Ludowy Bank Chin trzeci miesiąc z rzędu zaraportował wzrost rezerw złota. Wcześniej przez ponad trzy lata utrzymywał, że nie gromadził "królewskiego metalu".


Na koniec stycznia w skarbcu banku centralnego Państwa Środka znalazło się 2025,5 tony złota - poinformował PBoC. Chińskie rezerwy oficjalnie rosły trzeci miesiąc z rzędu, ale skala zakupów spowolniła do niespełna 15 ton wobec przeszło 30 ton w grudniu i listopadzie.
Według oficjalnych statystyk Pekin dysponuje 6. największymi rezerwami metalu na świecie. Więcej zgromadziły: USA (8133,47 t), Niemcy (3355,14 t), Włochy (2451,84 t), Francja (2436,5 t) i Rosja (2298,53 t).
Jednak chińskie dane budzą spore wątpliwości.
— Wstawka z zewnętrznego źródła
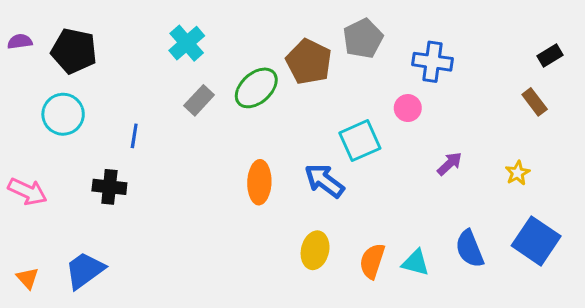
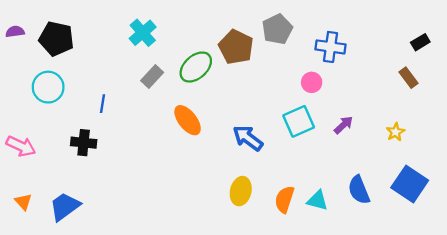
cyan square: (360, 141) -> (299, 121), moved
orange ellipse: (259, 182) -> (188, 120), moved, turned -40
orange triangle: (28, 278) -> (23, 202), moved

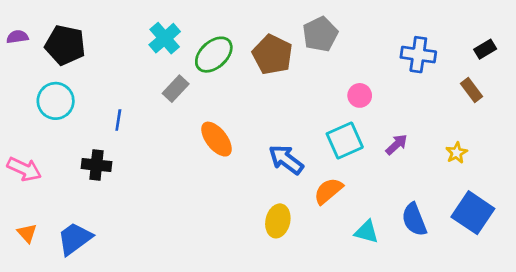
blue cross: (331, 47) -> (418, 55), moved
green ellipse: (196, 67) -> (214, 55), moved
orange semicircle: (284, 199) -> (328, 191), moved, turned 32

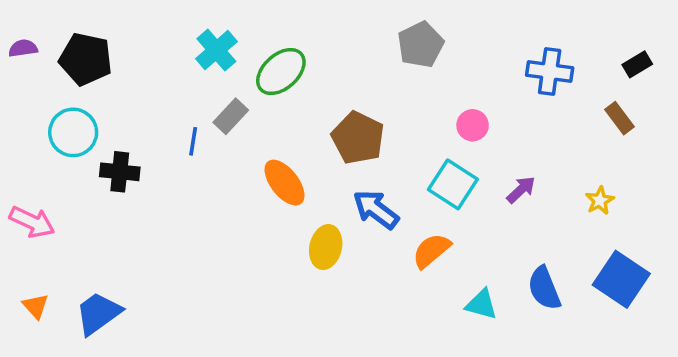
brown pentagon: (272, 55) -> (358, 138), moved
blue line: (118, 120) -> (193, 141), moved
cyan square: (345, 140) -> (453, 184), turned -33
black cross: (96, 165) -> (120, 172), moved
yellow ellipse: (278, 221) -> (326, 247), moved

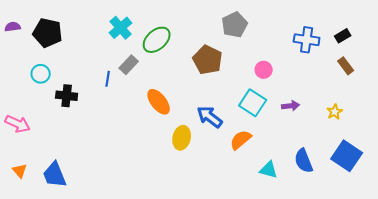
black rectangle: (637, 64) -> (343, 36), moved
cyan circle: (73, 132) -> (41, 74), size x0.7
brown pentagon: (358, 138) -> (208, 60), moved
purple arrow: (521, 190) -> (291, 106), turned 36
blue trapezoid: (98, 313) -> (55, 175), turned -76

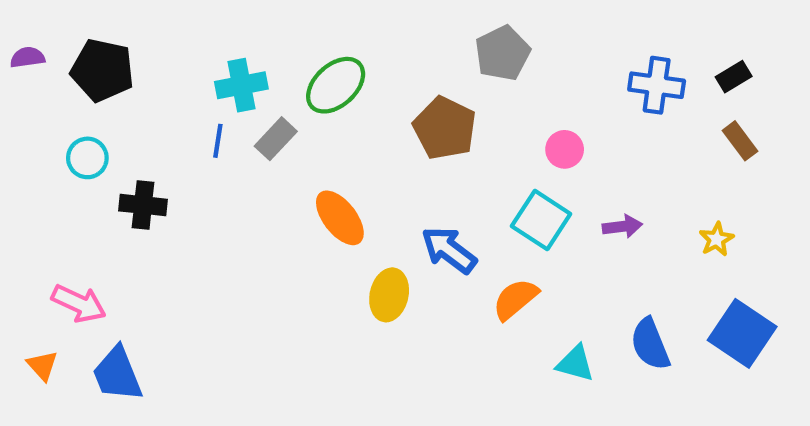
cyan cross: (121, 28) -> (241, 85), moved, turned 30
blue line: (108, 79) -> (218, 141), moved
pink arrow: (18, 124) -> (79, 303), moved

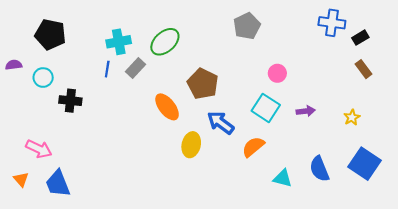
purple semicircle: (27, 57) -> (14, 65), moved
blue cross: (657, 85) -> (332, 23), moved
brown pentagon: (445, 128) -> (203, 84), moved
Podobnie może być ze statystykami reżymu Władimira Putina. W przeszłości Chińczycy nagle "odnajdowali" setki ton złota. W maju 2009 r. stwierdzili, że mają w skarbu ponad 454 tony więcej, niż podawali do publicznej wiadomości miesiąc wcześniej. W lipcu 2015 r. ogłosili wzrost rezerw o 604 tony. Chyba nikt nie sądzi, że faktycznie w raptem 30 dni nabyli tak ogromne ilości metalu. Byłoby to nie lada wyzwanie, a do tego działanie pozbawione sensu. Łatwiej i rozsądniej rezerwy gromadzić stopniowo. Takie kroki Ludowy Bank Chin raportował w latach 2015-16 i w 2019 r.


W minionym roku banki centralne wybrały się na potężne zakupy. Światowa Rada Złota oszacowała je na bezprecedensowe 1 135,7 ton. To najwyższy rezultat od przynajmniej 55 lat oraz wynik o blisko trzy czwarte przewyższający poprzedni rekord z roku 2018. Jeszcze ciekawszy jest fakt, że większość tych zakupów nie została oficjalnie zaraportowana przez władze monetarne w statystykach Międzynarodowego Funduszu Walutowego - pisał w ubiegłym tygodniu główny analityk Bankier.pl Krzysztof Kolany.